Safety first: how a child’s nervous system shapes behaviour, connection and learning
When we meet a child for the first time, we often start with the visible things. Perhaps they are refusing school, melting down in the evenings, avoiding homework, or struggling with daily routines. As parents and professionals, we are used to asking questions like, “What are they doing?” and “How do we change it?”
Polyvagal theory invites us to add a quieter but crucial question underneath: “How safe does this child’s body feel most of the time?”
According to polyvagal theory, every nervous system spends the day scanning for cues of safety and danger. This scanning is called neuroception. It is not logical and it is not conscious. A child does not wake up and decide, “I will feel threatened by the classroom lights today.” Their body simply takes in a thousand small signals – facial expressions, noise levels, routines, smells, touch, past memories – and makes a snap judgement: safe enough, or not.
When things register as “safe enough,” the nervous system leans into what is called the ventral vagal state. In this state, the child is more able to use their “social engagement system.” Their face is more animated. Their voice has more melody. They can look towards people instead of away. Their thinking brain is more available. In attachment language, this is the state that supports a secure base: the child feels able to explore, come back, seek help and try again.
This is also the state where occupational therapists see the richest participation. Children can join games, follow a simple instruction, try a new skill and cope with small frustrations. It does not mean they are perfectly calm or that everything is easy. It simply means their system is steady enough that learning and connection are possible.

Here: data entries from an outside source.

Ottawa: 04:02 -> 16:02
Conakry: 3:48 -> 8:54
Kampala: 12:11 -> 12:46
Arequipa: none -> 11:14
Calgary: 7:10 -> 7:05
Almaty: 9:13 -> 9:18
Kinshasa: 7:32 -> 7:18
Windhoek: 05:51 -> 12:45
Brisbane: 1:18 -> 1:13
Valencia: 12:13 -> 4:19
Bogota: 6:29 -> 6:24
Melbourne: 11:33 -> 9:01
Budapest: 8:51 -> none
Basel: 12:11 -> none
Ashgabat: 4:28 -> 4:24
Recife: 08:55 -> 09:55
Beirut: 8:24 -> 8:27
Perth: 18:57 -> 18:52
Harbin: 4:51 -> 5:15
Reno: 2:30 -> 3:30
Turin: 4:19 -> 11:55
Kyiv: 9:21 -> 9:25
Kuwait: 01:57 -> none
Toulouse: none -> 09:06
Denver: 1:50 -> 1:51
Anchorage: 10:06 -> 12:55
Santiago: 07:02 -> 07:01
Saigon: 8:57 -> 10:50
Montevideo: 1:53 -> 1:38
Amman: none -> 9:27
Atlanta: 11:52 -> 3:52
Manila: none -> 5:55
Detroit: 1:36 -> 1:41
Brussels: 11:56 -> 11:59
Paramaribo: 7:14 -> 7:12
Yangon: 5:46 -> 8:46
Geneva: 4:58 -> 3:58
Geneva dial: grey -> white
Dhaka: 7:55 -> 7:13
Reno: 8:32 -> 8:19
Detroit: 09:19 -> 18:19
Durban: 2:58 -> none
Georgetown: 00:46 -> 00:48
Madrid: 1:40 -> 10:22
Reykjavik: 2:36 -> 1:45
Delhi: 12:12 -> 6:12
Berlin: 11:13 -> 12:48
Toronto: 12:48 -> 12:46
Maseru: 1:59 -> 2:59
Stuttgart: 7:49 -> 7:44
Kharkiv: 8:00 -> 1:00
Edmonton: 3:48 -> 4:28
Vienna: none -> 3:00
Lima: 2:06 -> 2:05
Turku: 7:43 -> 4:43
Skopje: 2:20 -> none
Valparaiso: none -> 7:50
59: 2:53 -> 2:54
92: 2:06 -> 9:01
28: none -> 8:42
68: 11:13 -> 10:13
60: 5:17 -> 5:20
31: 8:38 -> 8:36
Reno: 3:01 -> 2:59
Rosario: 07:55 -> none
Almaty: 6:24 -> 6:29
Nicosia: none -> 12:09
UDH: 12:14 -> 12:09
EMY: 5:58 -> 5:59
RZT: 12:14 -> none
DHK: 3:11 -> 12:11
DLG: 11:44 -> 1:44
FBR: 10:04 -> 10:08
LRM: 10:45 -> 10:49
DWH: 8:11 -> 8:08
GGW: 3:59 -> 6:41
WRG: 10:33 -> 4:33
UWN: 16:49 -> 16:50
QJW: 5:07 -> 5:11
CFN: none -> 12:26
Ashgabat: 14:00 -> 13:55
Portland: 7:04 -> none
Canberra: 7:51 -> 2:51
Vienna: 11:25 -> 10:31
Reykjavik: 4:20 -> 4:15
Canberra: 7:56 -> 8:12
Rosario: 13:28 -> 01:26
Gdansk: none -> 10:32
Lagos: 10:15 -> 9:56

When the body leans towards threat, the pattern looks different. One common response is a fight–flight state. Here the sympathetic nervous system steps in. Heart rate and breathing increase, muscles tense, and the body prepares for action. On the outside, you might see a child who is argumentative, restless, silly in a way that feels “too much,” impulsive, or quick to shout or storm off. In some children, especially those with ADHD or sensory‑seeking profiles, this can be mistaken for deliberate misbehaviour when it is largely a state shift.
The other major pattern is a shutdown or dorsal vagal state. This is the body’s “I am done” response. It conserves energy and blunts emotional impact. From the outside, shutdown can look like apathy: a child who shrugs, stares at the desk, says “I don’t care,” or refuses to start tasks. In reality, their system may be overwhelmed and out of resources.
These three patterns map neatly onto the window of tolerance idea that many families learn from psychologists. Inside the window, a child can think, feel and act flexibly. Above the window is hyper‑arousal (fight–flight). Below the window is hypo‑arousal (shutdown). The important thing to remember is that the size of the window is not fixed. It can be widened or narrowed by past experiences, current stress, sensory differences, health issues, sleep, and the quality of relationships around the child.
This is where OT, polyvagal theory and attachment theory all overlap. Children with a history of medical trauma, bullying, unstable housing, or other significant stressors often have nervous systems that are understandably cautious. Similarly, autistic children, children with ADHD or anxiety, and children with sensory processing differences may experience ordinary settings (classrooms, shopping centres, playgrounds) as more intense or unpredictable than adults realise.
As occupational therapists, we are not just looking at what the child does. We are asking:
What does their nervous system have to deal with each day?
How wide is their window of tolerance right now?
Which relationships help them feel safer?
Which environments repeatedly push them into protect or collapse states?
Once we understand the state story, the intervention story changes. Instead of simply adding more strategies or more rewards, we work with families and teachers to create more “ventral vagal moments”: times and places where the body can experience “safe enough.”
That can be as simple as slowing the morning routine so there is time for breakfast and a short connection ritual, instead of rushing out the door in a state of panic five days a week. It might mean adjusting how instructions are given in the classroom – one step at a time, with visual support – so the child does not spend the whole day bracing for the next demand. It might involve sensory changes: softer lighting, fewer visual distractions, noise‑reducing headphones, or access to movement.
In more formal OT language, we might talk about using the Person–Environment–Occupation (PEO) model. The person is the child and their nervous system, history, preferences and strengths. The environment is the physical space, the social setting and the routines. The occupation is whatever they are trying to do – attend school, play sport, get dressed, eat a meal, participate in therapy. Polyvagal theory gives us more detail about the “person” and “environment” pieces, so that we can shape the occupation in a way that respects their state.
We are not lowering our expectations of the child’s potential. We are choosing to line up expectations with biology. When we ask a child to learn new skills, manage big feelings and meet demands from a place of relative safety, they have a far better chance of succeeding – and of feeling good about themselves while they do it.